Cautionary Statement Regarding Forward-Looking Statements

This document includes certain “forward-looking statements” within the meaning of the Private Securities Litigation Reform Act of 1995. These forward-looking statements may address, among other things, the timing, scope, terms, conditions and completion of a potential ARKO transaction to acquire certain businesses and assets of TravelCenters, the anticipated benefits of the potential transaction and other statements other than historical facts. Company’s expected financial and operational results and the related assumptions underlying its expected results. These forward-looking statements are distinguished by use of words such as “anticipate,” “aim,” “believe,” “continue,” “could,” “estimate,” “expect,” “intends,” “may,” “might,” “plan,” “possible,” “potential,” “predict,” “project,” “should,” “will,” “would” and the negative of these terms, and similar references to future periods. These statements are based on management’s current expectations and are subject to uncertainty and changes in


circumstances. Actual results may differ materially from these expectations due to, among other things, changes in economic, business and market conditions; the Company’s ability to maintain the listing of its common stock and warrants on the Nasdaq Stock Market; changes in its strategy, future operations, financial position, estimated revenues and losses, projected costs, prospects and plans; expansion plans and opportunities; changes in the markets in which it competes; changes in applicable laws or regulations, including those relating to environmental matters; market conditions and global and economic factors beyond its control, including the potential resurgence of the coronavirus (COVID-19) pandemic; negotiations (or lack thereof) regarding the potential transaction with TravelCenters; and the outcome of any known or unknown litigation and regulatory proceedings. Detailed information about these factors and additional important factors can be found in the documents that the Company files with the Securities and Exchange Commission, such as Form 10-K, Form 10-Q and Form 8-K. Forward-looking statements speak only as of the date the statements were made. The Company does not undertake an obligation to update forward-looking information, except to the extent required by applicable law.

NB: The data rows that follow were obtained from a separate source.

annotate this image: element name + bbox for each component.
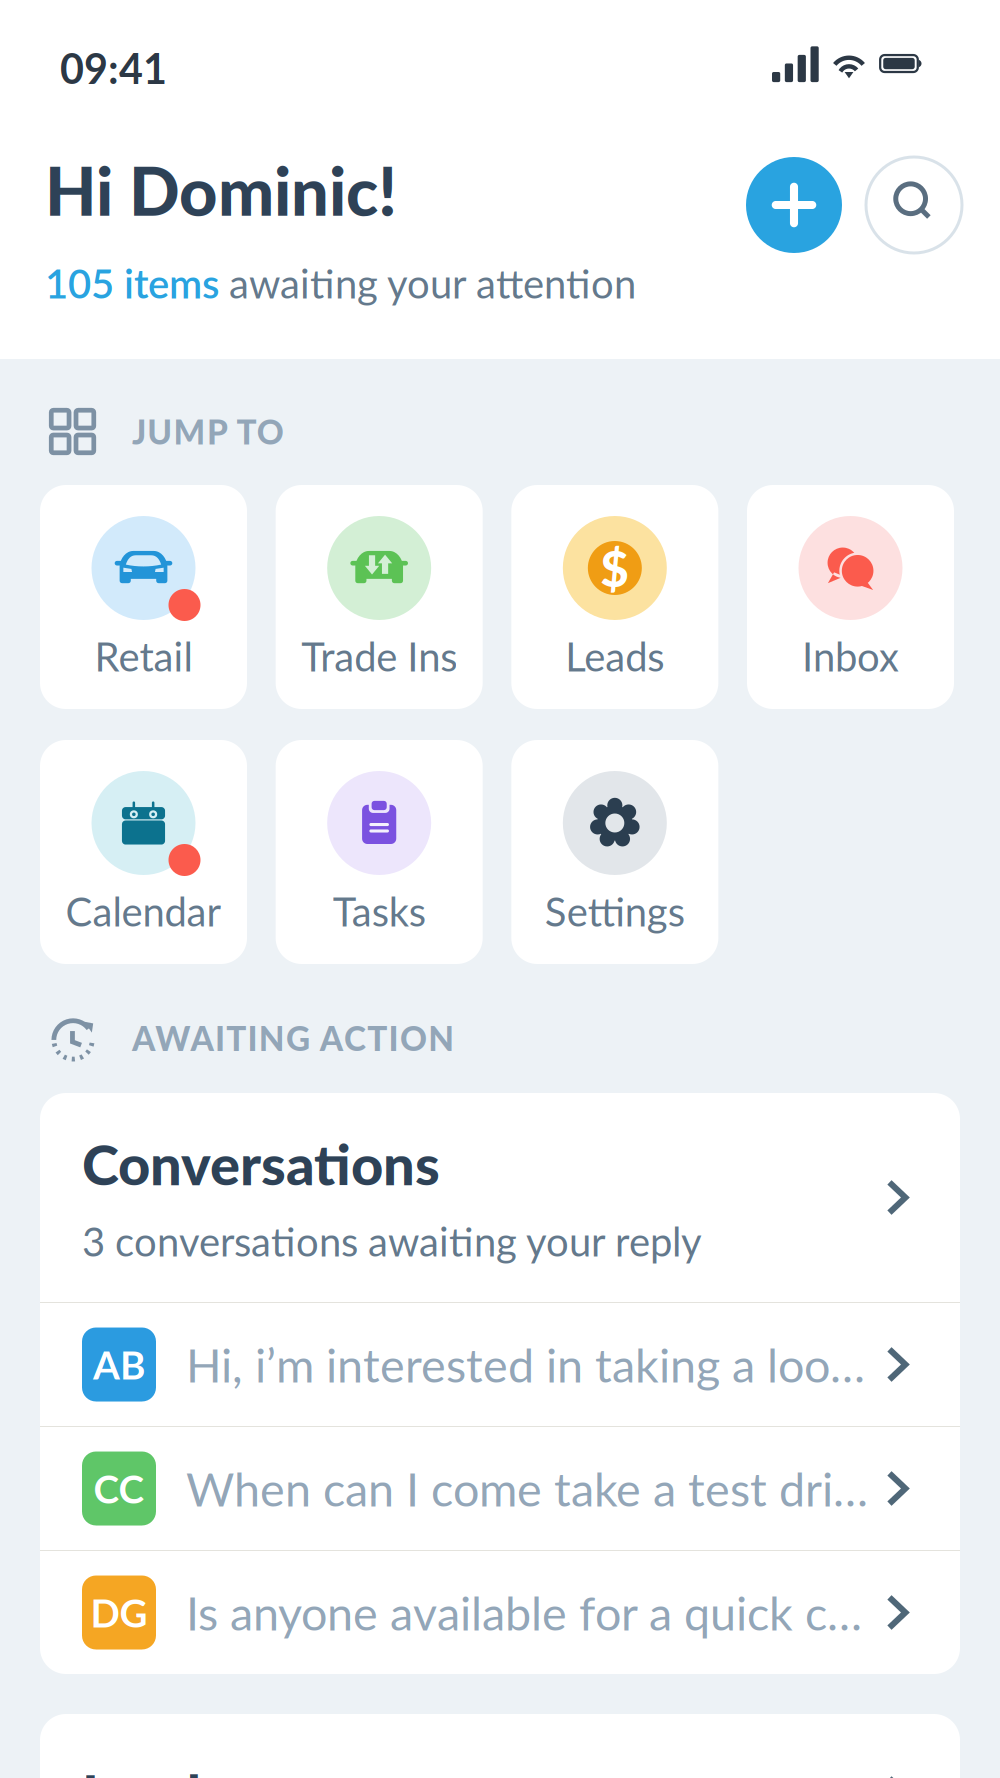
button[interactable]: Inbox [747, 485, 954, 709]
staticText: awaiting your attention [229, 259, 636, 307]
button[interactable]: CC [40, 1427, 960, 1550]
staticText: When can I come take a test drive of … [186, 1460, 868, 1516]
button[interactable]: Trade Ins [276, 485, 483, 709]
staticText: Trade Ins [301, 632, 457, 680]
staticText: AB [93, 1341, 145, 1388]
button[interactable]: Calendar [40, 740, 247, 964]
staticText: $ [600, 538, 629, 598]
button[interactable]: DG [40, 1551, 960, 1674]
button[interactable]: $ [511, 485, 718, 709]
button[interactable]: Conversations [40, 1093, 960, 1302]
button[interactable]: Retail [40, 485, 247, 709]
staticText: 09:41 [60, 43, 167, 93]
button[interactable]: Add [746, 157, 842, 253]
staticText: Hi Dominic! [45, 150, 397, 230]
staticText: Hi, i’m interested in taking a look at t… [186, 1336, 868, 1392]
staticText: JUMP TO [132, 412, 284, 452]
staticText: Retail [94, 632, 192, 680]
staticText: Settings [545, 887, 685, 935]
staticText: CC [94, 1465, 144, 1512]
staticText: Leads [565, 632, 664, 680]
staticText: DG [90, 1589, 148, 1636]
button[interactable]: Leads [40, 1714, 960, 1778]
staticText: Is anyone available for a quick chat on… [186, 1584, 868, 1640]
button[interactable]: AB [40, 1303, 960, 1426]
staticText: Leads [82, 1760, 226, 1778]
staticText: Conversations [82, 1130, 440, 1197]
staticText: 3 conversations awaiting your reply [82, 1217, 702, 1265]
button[interactable]: Search [866, 157, 962, 253]
button[interactable]: Settings [511, 740, 718, 964]
staticText: 105 items [45, 259, 229, 307]
staticText: Inbox [802, 632, 899, 680]
button[interactable]: Tasks [276, 740, 483, 964]
staticText: Calendar [66, 887, 222, 935]
staticText: AWAITING ACTION [132, 1018, 454, 1058]
staticText: Tasks [333, 887, 426, 935]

Participants in the Solicitation

ARKO, and its directors and executive officers may be deemed to be participants in the solicitation of proxies from the holders of TravelCenters common stock in respect of the proposed transaction. Information about ARKO’s directors and executive officers is available in ARKO’s proxy statement, dated April 27, 2022, filed with the SEC in connection with ARKO’s 2022 annual meeting of stockholders. Except as disclosed above, regarding the proposed transaction, to the knowledge of ARKO, none of its directors or executive officers has any interest, direct or indirect, by security holdings or otherwise, in TravelCenters. Additional information regarding the participants in the proxy solicitation and a description of their direct and indirect interests, by security holdings or otherwise, will be contained in the Proxy Statement and other relevant materials to be filed with the SEC in respect of the proposed transaction when they become available.